Pertemuan Menlu G20 Dimulai di Bali, Perpecahan Soal Ukraina Mengadang, Kepiawaian Indonesia Diuji
Kompas dunia | 8 Juli 2022, 11:45 WIBNUSA DUA, KOMPAS.TV — Para menteri luar negeri (menlu) negara-negara G20 memulai pertemuan di Bali membahas berbagai isu penting dunia, sementara dihadang perpecahan tajam atas serangan Rusia ke Ukraina dan dampaknya terhadap ketahanan pangan dan energi, serta perubahan iklim, kemiskinan endemik dan efek berkepanjangan dari pandemi Covid-19.

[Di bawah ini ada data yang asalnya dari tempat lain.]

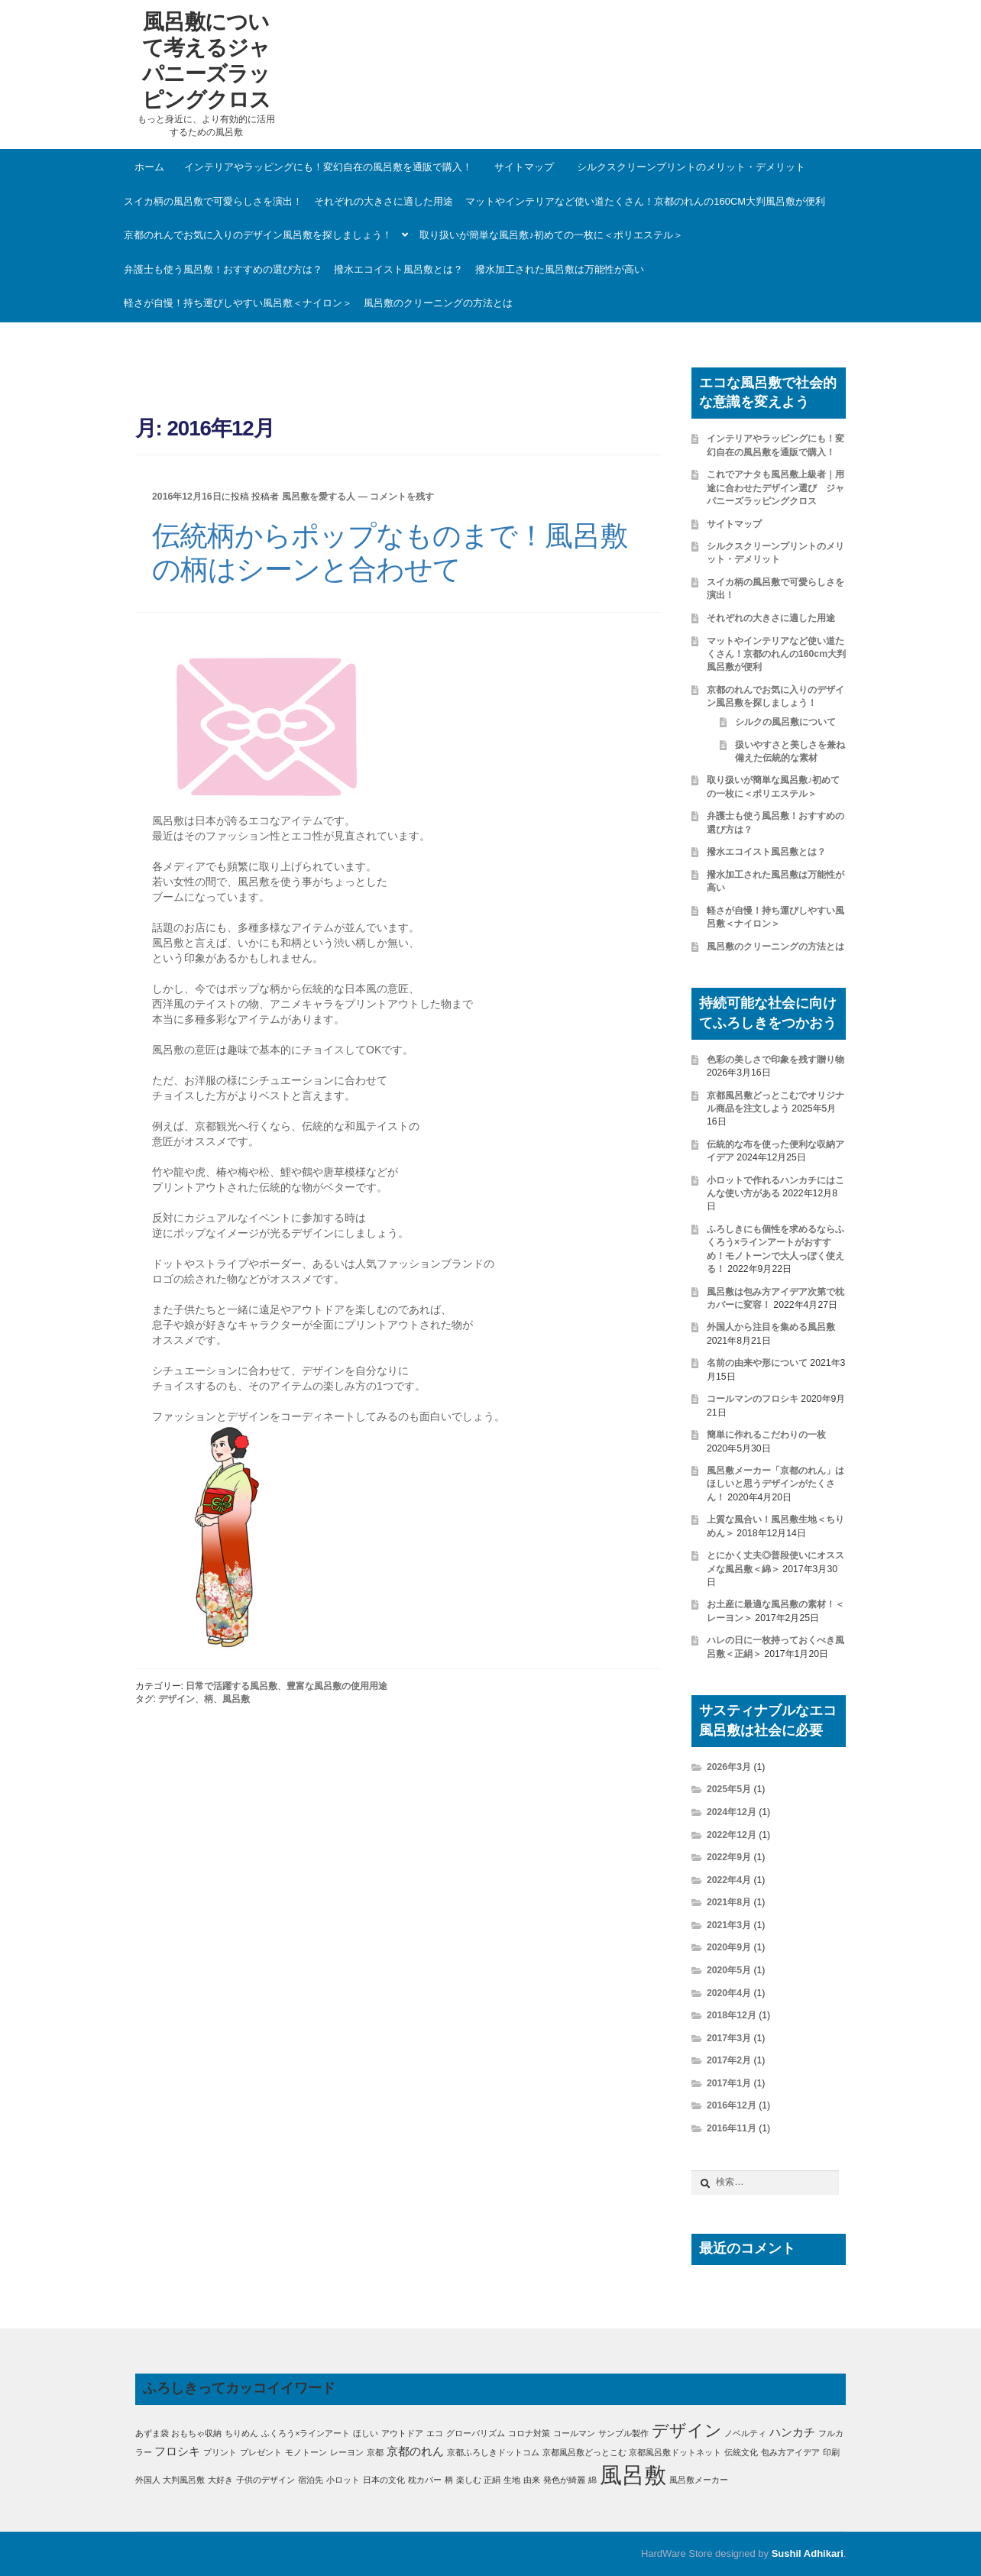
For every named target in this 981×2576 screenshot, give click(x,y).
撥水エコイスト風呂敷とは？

Associated Press, Jumat (8/7/2022) melaporkan, para menlu dari negara-negara G-20 memulai pertemuan di Bali pada Jumat dengan sedikit prospek untuk mencapai semacam konsensus tingkat tinggi tentang masalah-masalah berat yang telah menjadi ciri-ciri pertemuan sebelumnya.

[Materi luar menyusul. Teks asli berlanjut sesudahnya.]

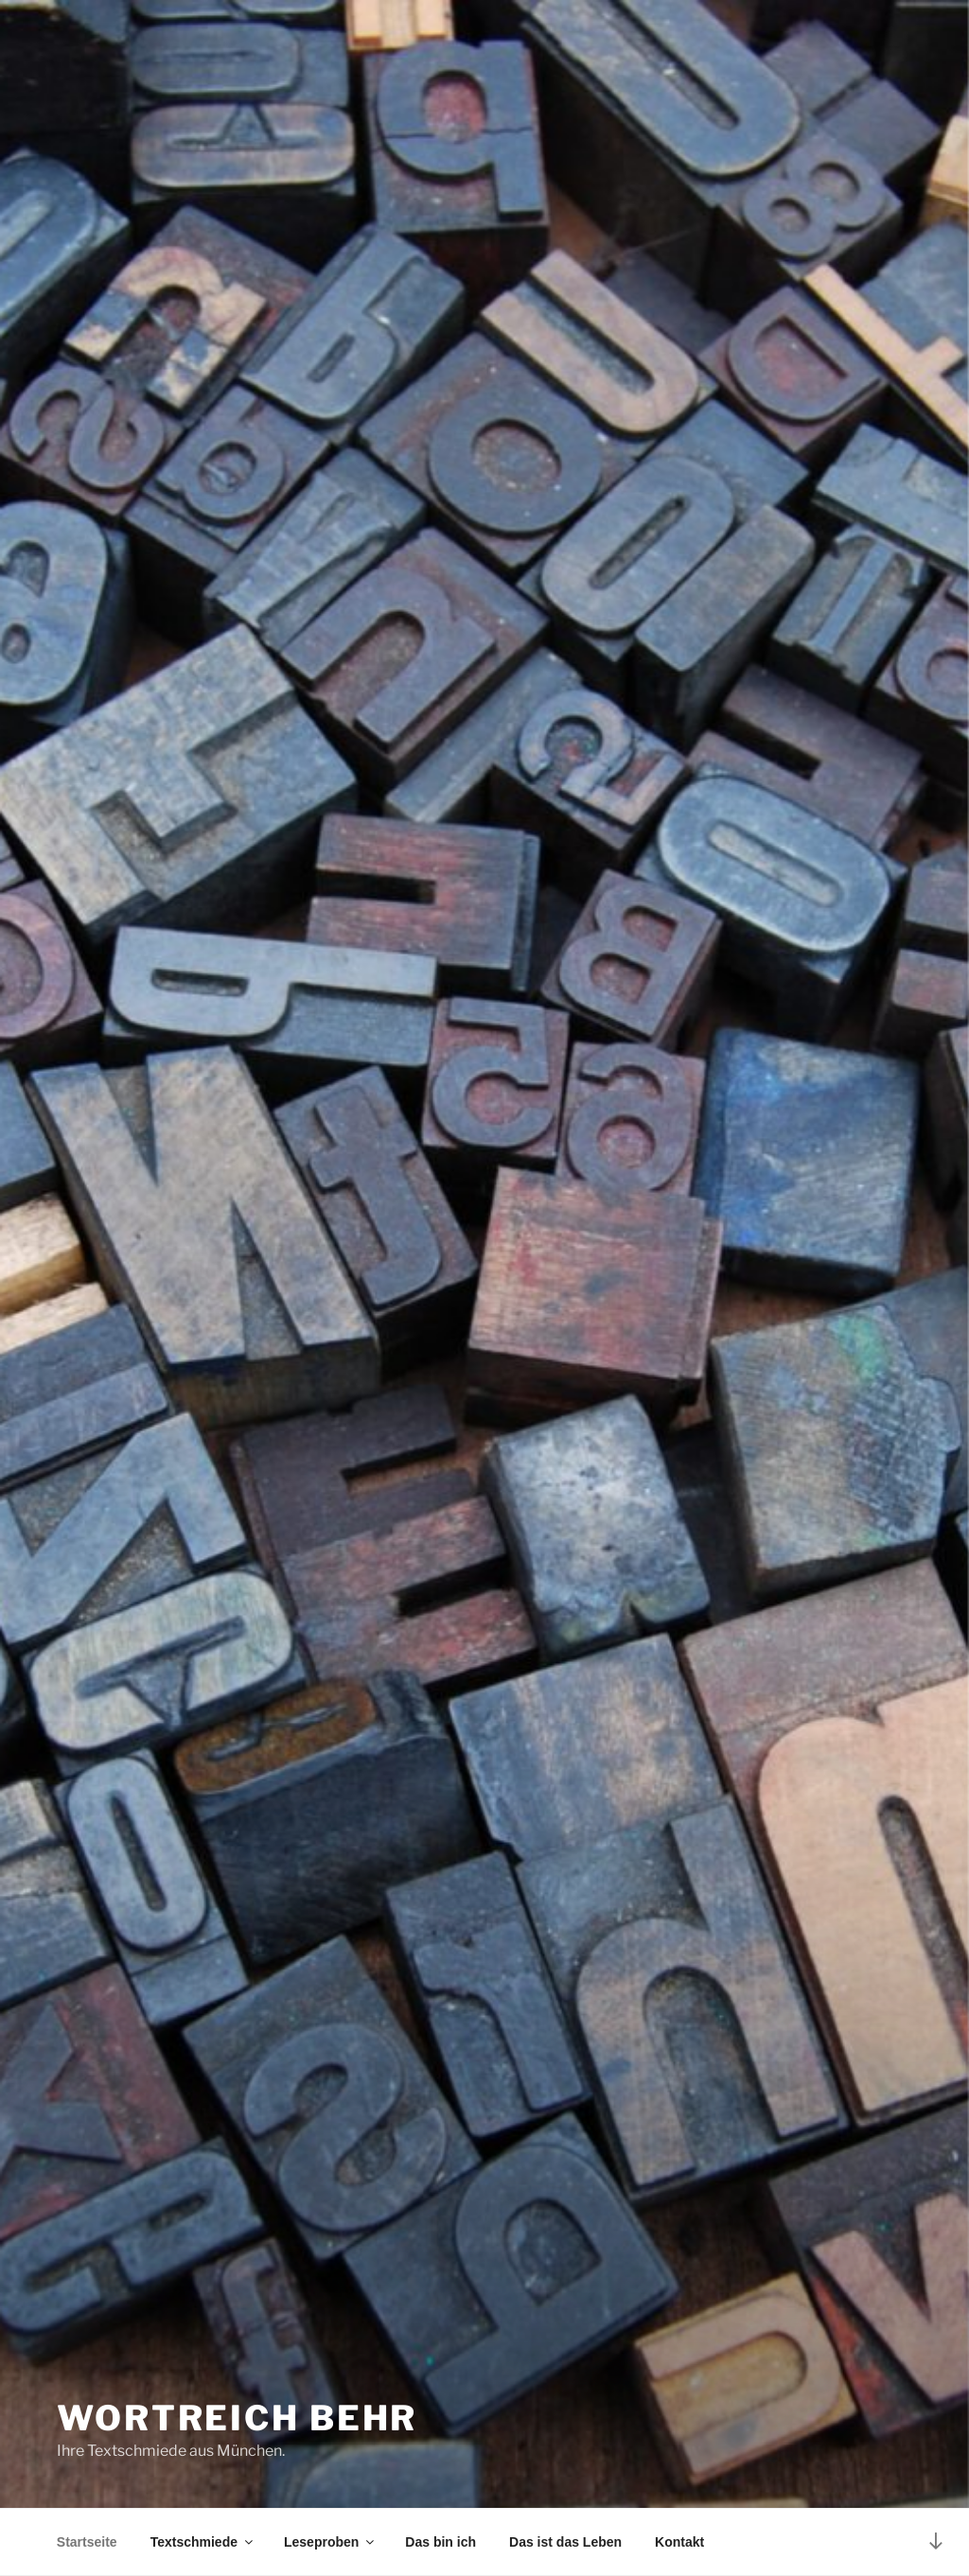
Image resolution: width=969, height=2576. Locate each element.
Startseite (87, 2542)
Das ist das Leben (565, 2542)
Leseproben (330, 2542)
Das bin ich (440, 2542)
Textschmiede (202, 2542)
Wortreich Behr (237, 2418)
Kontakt (679, 2542)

Saat mereka berusaha mempersiapkan pertemuan puncak para pemimpin G-20 yang akan diadakan di tempat yang sama pada November, mereka mendapat kejutan di menit-menit terakhir dengan pengunduran diri Perdana Menteri Inggris Boris Johnson pada Kamis (7/7/2022), salah satu pendukung perjuangan keras Barat melawan Rusia dalam perkara Ukraina.
Sementara hengkangnya Johnson tidak mungkin menghalangi upaya AS dan Eropa untuk mempromosikan sikap keras terhadap Rusia di antara anggota G-20 lainnya, itu hampir pasti akan dilihat sebagai tanda kelemahan oleh China dan Rusia.
China dan Rusia dalam pertemuan G-20 ini diwakili Menlu Wang Yi dan Menlu Sergey Lavrov, keduanya diplomat kelas berat dan sangat senior.
Mereka akan berhadapan dengan Menlu AS Antony Blinken dan rekan-rekannya dari Prancis dan Jerman usai Menlu Inggris Liz Truss pulang lebih awal ke London untuk menangani dampak dari pengunduran diri Johnson.
Para pejabat AS mengatakan, mereka bertekad tidak membiarkan gangguan akibat mundurnya PM Inggris mengalihkan perhatian dari apa yang mereka yakini seharusnya menjadi fokus utama konferensi Bali.
Menurut mereka, fokus utama konferensi Bali seharusnya adalah gangguan terhadap pasokan pangan dan energi dunia yang disebabkan oleh perang Rusia di Ukraina, sambil menyalahkan Moskow sebagai sumber penyebabnya.
Serta menyusun tanggapan internasional untuk mencegah kekurangan lebih lanjut yang sudah mendatangkan malapetaka di Afrika, Asia dan di tempat lain.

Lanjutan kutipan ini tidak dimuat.